*What needs to be done*:
Beneath this task are records; print exactly the stretch of them from the line with "потенциальных шпионов японског" through the line with "в системе японского шпионажа", both ends included.
Records provided section start
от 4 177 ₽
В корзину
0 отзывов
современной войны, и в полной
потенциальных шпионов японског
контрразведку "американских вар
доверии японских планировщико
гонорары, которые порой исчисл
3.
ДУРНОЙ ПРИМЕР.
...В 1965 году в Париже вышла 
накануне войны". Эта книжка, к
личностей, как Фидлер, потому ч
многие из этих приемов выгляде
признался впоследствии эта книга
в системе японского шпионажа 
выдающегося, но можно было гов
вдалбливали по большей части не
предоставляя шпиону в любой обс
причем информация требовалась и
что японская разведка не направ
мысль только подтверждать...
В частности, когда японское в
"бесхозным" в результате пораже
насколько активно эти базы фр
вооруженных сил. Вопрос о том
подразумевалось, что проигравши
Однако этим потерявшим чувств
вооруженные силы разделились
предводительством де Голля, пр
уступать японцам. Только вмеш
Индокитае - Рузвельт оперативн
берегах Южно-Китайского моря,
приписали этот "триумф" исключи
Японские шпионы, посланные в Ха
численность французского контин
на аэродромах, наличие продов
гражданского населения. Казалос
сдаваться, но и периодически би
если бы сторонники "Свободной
Records provided section end
Records provided section start
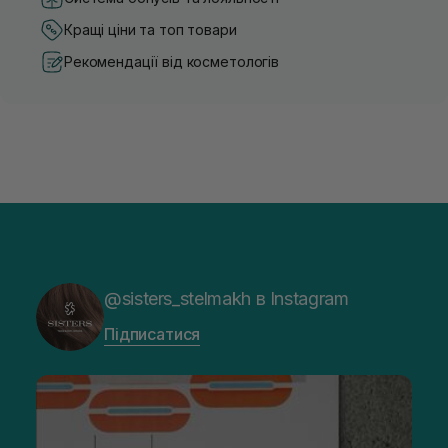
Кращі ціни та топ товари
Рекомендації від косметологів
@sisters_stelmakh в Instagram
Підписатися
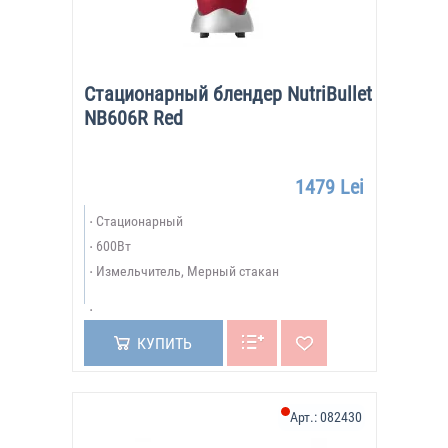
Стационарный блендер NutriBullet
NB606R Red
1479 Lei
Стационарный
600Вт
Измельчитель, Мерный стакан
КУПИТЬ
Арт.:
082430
Records provided section end
Records provided section start
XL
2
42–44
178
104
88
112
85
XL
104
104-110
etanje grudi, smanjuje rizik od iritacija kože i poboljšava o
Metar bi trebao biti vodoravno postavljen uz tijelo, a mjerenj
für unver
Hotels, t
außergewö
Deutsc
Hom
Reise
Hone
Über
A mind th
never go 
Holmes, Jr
Records provided section end
*Response to this task*:
потенциальных шпионов японског
контрразведку "американских вар
доверии японских планировщико
гонорары, которые порой исчисл
3.
ДУРНОЙ ПРИМЕР.
...В 1965 году в Париже вышла 
накануне войны". Эта книжка, к
личностей, как Фидлер, потому ч
многие из этих приемов выгляде
признался впоследствии эта книга
в системе японского шпионажа 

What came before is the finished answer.